I'm relatively familiar with the character and this issue, having read it when I bought it decades ago and a couple of weeks ago when I unearthed it from a box. I re-read it last night and I remember what struck me all those years ago. How did Swift start under the sea, find Atlantis under the earth and then end up staked out in the desert? Prof. Pickering comes over the horizon in the nick of time. A bit odd.
As crash notes, Silver does sfa and I suppose she's there as the glamour.
I was never totally enamoured of the art but still enjoyed the read. Fast, lots of action, quite exciting and a bit violent for British comics in 1949. But, saying that, the cover/1st. page is dynamic and it almost seems as if the art gets clunkier as the story progresses.
This was published when I was 10 and I vaguely remember seeing Boardman comics in Woolworths, but never bought or read them - I don't think my mother would have approved.

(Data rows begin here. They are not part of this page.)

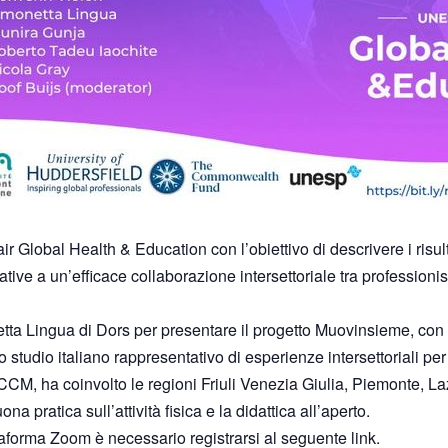
obal Health & Education con l’obiettivo di descrivere i risultat
ive a un’efficace collaborazione intersettoriale tra professionisti
tta Lingua di Dors per presentare il progetto Muovinsieme, con 
studio italiano rappresentativo di esperienze intersettoriali pe
CCM, ha coinvolto le regioni Friuli Venezia Giulia, Piemonte, Laz
a pratica sull’attività fisica e la didattica all’aperto.
iattaforma Zoom è necessario registrarsi al seguente
link
.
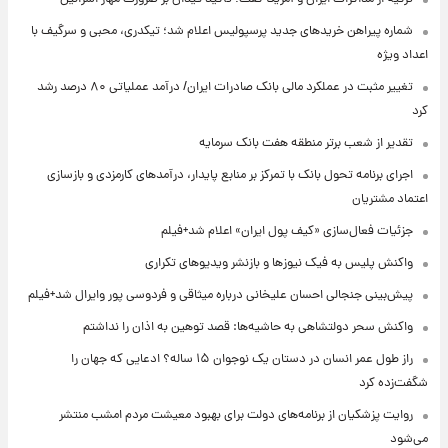
شماره پیراهن خریدهای جدید پرسپولیس اعلام شد؛ تیکدری، محبی و سرگیف با
اعداد ویژه
تغییر مثبت در عملکرد مالی بانک صادرات ایران/ درآمد عملیاتی ۸۰ درصد رشد
کرد
تقدیر از شعب برتر منطقه هفت بانک سرمایه
اجرای برنامه تحول بانک با تمرکز بر منابع پایدار، درآمدهای کارمزدی و بازسازی
اعتماد مشتریان
جزئیات فعال‌سازی «کیف پول ایران» اعلام شد+فیلم
واکنش پلیس به فیک نیوزها و بازنشر ویدیوهای تکراری
پیش‌بینی جنجالی احسان علیخانی درباره میثاقی و فردوسی پور وایرال شد+فیلم
واکنش سحر دولتشاهی به حاشیه‌ها: قصد توهین به اذان را نداشتم
راز طول عمر انسان در دستان یک نوجوان ۱۵ ساله؟ ادعایی که جهان را
شگفت‌زده کرد
روایت پزشکیان از برنامه‌های دولت برای بهبود معیشت مردم امشب منتشر
می‌شود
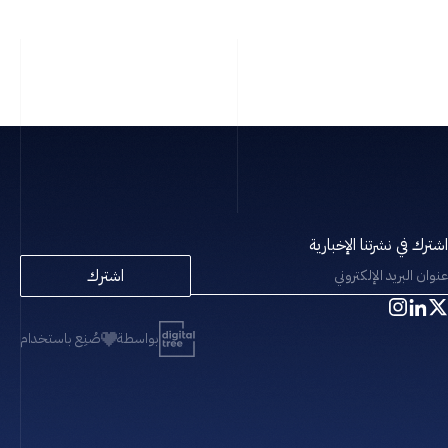
اشترك في نشرتنا الإخبارية
اشترك
بواسطة
صُنِع باستخدام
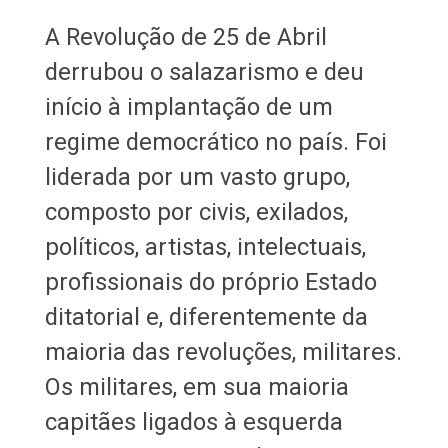
A Revolução de 25 de Abril
derrubou o salazarismo e deu
início à implantação de um
regime democrático no país. Foi
liderada por um vasto grupo,
composto por civis, exilados,
políticos, artistas, intelectuais,
profissionais do próprio Estado
ditatorial e, diferentemente da
maioria das revoluções, militares.
Os militares, em sua maioria
capitães ligados à esquerda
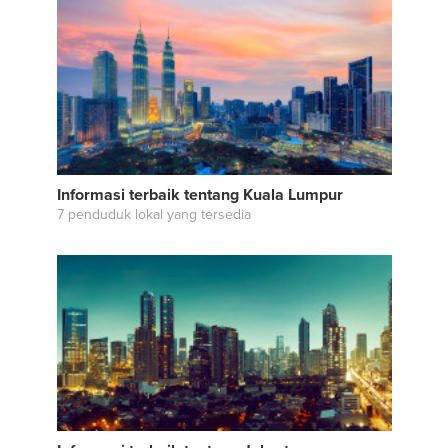
Informasi terbaik tentang Kuala Lumpur
7 penduduk lokal yang tersedia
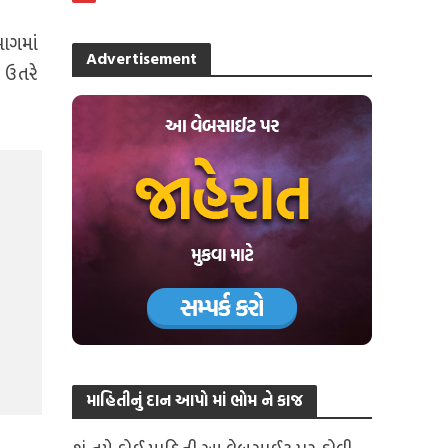
ભાગમાં
Advertisement
 ઉતરે
માહિતીનું દાન આપો માં ભોમ ને કાજ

Denis McLoughlin was well known as a paperback cover illustrator. You can see examples here:-
https://www.flickr.com/photos/42080330@N03/galleries/72157623940377149/As for 3d, that is the cover price, which for all you non-Brits, is 3 old pence (thruppence) in old money - LSD, before we went to a metric system in the '70's.
No, of course I wasn't 10. I was only born. Senior moment there!